Ninguém apontou um dedo para ele. Ninguém pontuou a questão. Apenas fizeram uma pergunta aparentemente simples: qual a sua opinião?
E ele ficou pensativo – e eu, mais do que ele - sobre todo aquele papo. Aconteceu que certo dia, meu amigo foi incitado a falar sobre o trabalho que realizara: Esse é o melhor que você pôde fazer?

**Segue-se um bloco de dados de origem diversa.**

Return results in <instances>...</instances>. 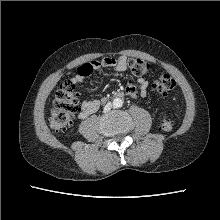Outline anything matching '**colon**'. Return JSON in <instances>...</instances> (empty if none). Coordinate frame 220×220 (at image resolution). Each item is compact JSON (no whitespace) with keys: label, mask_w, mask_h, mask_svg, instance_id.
<instances>
[{"label":"colon","mask_w":220,"mask_h":220,"mask_svg":"<svg viewBox=\"0 0 220 220\" xmlns=\"http://www.w3.org/2000/svg\"><path fill=\"white\" fill-rule=\"evenodd\" d=\"M128 66L131 72L136 76L146 75L150 69V65L139 58H130L128 60ZM90 71V69H87V73H90ZM154 86L159 93L165 94L172 91L176 83L169 74H162L159 79L155 81ZM78 105L79 100L76 86L71 81L63 82L56 92L51 112L50 122L53 130L56 132L65 131L71 125L78 111ZM159 126L160 129L165 132L173 129L170 111H164Z\"/></svg>","instance_id":"5ec220e1"}]
</instances>
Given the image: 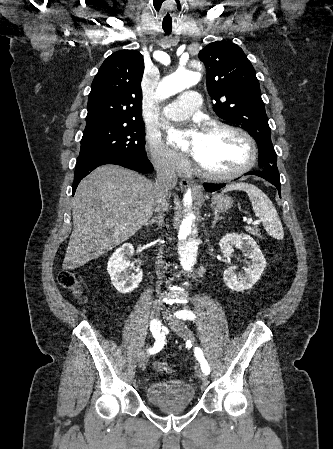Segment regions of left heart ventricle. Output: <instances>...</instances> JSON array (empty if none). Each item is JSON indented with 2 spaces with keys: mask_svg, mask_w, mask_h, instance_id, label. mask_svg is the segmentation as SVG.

Em nenhum momento fizeram comentários impertinentes, pelo contrário, apenas uma pergunta: O que você acha?
Levei um chute na boca do estômago, quando lembrei de uma coisa que me persegue: autocrítica.
A autocrítica é uma faca de dois gumes, por um lado pode ser construtiva, por outro, é apenas cruel. Não sei vocês, mas eu geralmente não alivio nem o meu lado, principalmente quando penso que uma coisa não está do jeito que eu gostaria, sou exigente demais.
No caso do meu amigo, ele deu respostas menos duras para si mesmo, e se motivou a fazer o melhor que podia – ele é ótimo em reverter situações – usou sua autocrítica de forma construtiva e todos saíram ganhando.
Mas até o “happy ever after”, eu fiquei pensando nas perguntas retóricas, ou talvez seja a voz da consciência, uma coisa totalemente à parte de nós mesmos, que faz perguntas cortantes, aquelas que a gente nunca quer parar para pensar, mas que de vez em quando, irrompem o silêncio do dia e levam o seu pensamento para longe.
Aí está o motivo das minhas insônias, quando as tenho, meu cérebro simplesmente não consegue silenciar.
O que você não consegue parar de se perguntar? Será que essa resposta você pode dar para si mesmo?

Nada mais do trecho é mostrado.